A4988 stepper motor driver carrier, Black Edition (shown with original green 50 mΩ current sense resistors).
- The pin used to supply logic voltage to the A4988 is used as the DRV8880’s FAULT output, since the DRV8880 does not require a logic supply (and the A4988 does not have a fault output). Note that it is safe to connect the FAULT pin directly to a logic supply (there is a 1.5k resistor between the IC output and the pin to protect it), so the DRV8880 module can be used in systems designed for the A4988 that route logic power to this pin.
- The SLEEP pin on the DRV8880 is not pulled up by default like it is on the A4988, but the carrier board does connect it to the FAULT pin through a 10k resistor. Therefore, systems intended for the A4988 that route logic power to the FAULT pin will effectively have a 10k pull-up on the SLEEP pin.
- The current limit potentiometer is in a different location.
- The relationship between the current limit setting and the reference pin voltage is different.
- The DRV8880 offers a non-circular half-step mode that the A4988 does not.
- The DRV8880 only has two pins for setting its microstep mode; the A4988 has three. The step selection table differs between the DRV8880 and A4988 for all microstepping resolutions other than full-step mode. On the DRV8880, the M0 pin must be left in a floating (high-impedance) state to select some of the microstepping modes. The default microstepping mode on the DRV8880 carrier is 1/8-step while the default microstepping mode on the A4988 carrier is full-step.
- The DRV8880 has no RESET input.
- The ENABLE pin on the DRV8880 enables the driver when high and is pulled up on the carrier. On the A4988 the ENABLE pin enables the driver when low and is pulled down by the carrier.
- The DRV8880 has an autotune feature that the A4988 does not. This feature automatically selects the best decay mode for a system.
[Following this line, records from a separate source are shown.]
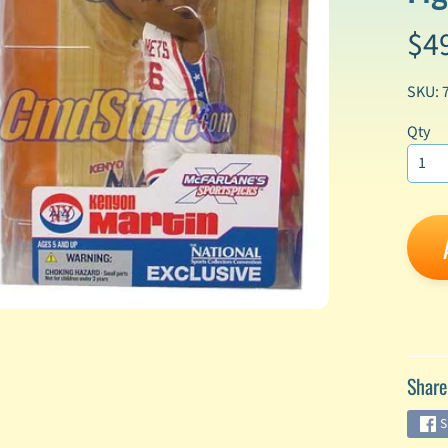
$4
enu
enu
SKU: 
enu
Qty
enu
enu
enu
enu
Share
enu
S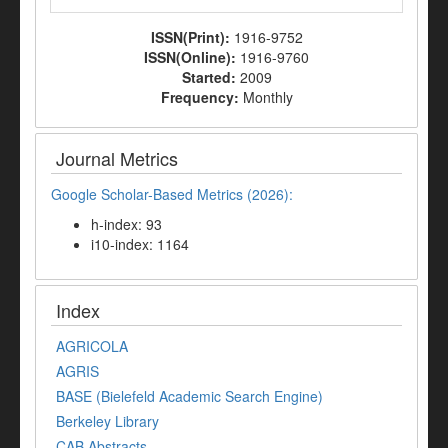
ISSN(Print):
1916-9752
ISSN(Online):
1916-9760
Started:
2009
Frequency:
Monthly
Journal Metrics
Google Scholar-Based Metrics (2026):
h-index: 93
i10-index: 1164
Index
AGRICOLA
AGRIS
BASE (Bielefeld Academic Search Engine)
Berkeley Library
CAB Abstracts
In addition, in case autotune is not desired, the control pins for setting the decay mode on the DRV8880 carrier are more accessible than on the A4988.
- The pins on the DRV8880 carrier corresponding to the A4988 carrier’s MS3 and RESET pins are connected to the DRV8880’s current scaler pins, so systems that connect those pins high by default will set actually use a current limit lower than 100% of the limit set with the VREF voltage.
- The DRV8880 carrier has a TOFF pin that is used to adjust the driver’s fixed off time that is not on the A4988.
- The timing requirements for minimum pulse durations on the STEP pin are different for the two drivers. The DRV8880 only requires the high and low STEP pulses to be at least 0.47 μs, where they must be at least 1 μs when using the A4988.
- The DRV8880 has a lower minimum supply voltage than the A4988 (6.5 V vs 8.2 V) and a higher maximum supply voltage (45 V vs 35 V), which means the DRV8880 can be used in a wider range of systems, is safer for using higher voltages, and is less susceptible to damage from LC voltage spikes.
- The DRV8880 uses a different naming convention for the stepper motor outputs, but they are functionally the same as the corresponding pins on the A4988 carrier, so the same connections to both drivers result in the same stepper motor behavior. On both boards, the first part of the label identifies the coil (so you have coils “A” and “B” on the DRV8880 and coils “1” and “2” on the A4988).
- For those with color-sensitive applications, note that the DRV8880 carrier is blue.
In summary, the DRV8880 carrier is similar enough to our A4988 carriers that the minimum connection diagram for the A4988 is a valid alternate way to connect the DRV8880 to a microcontroller as well:
Alternative minimal wiring diagram for connecting a microcontroller to a DRV8880 stepper motor driver carrier (1/8-step mode).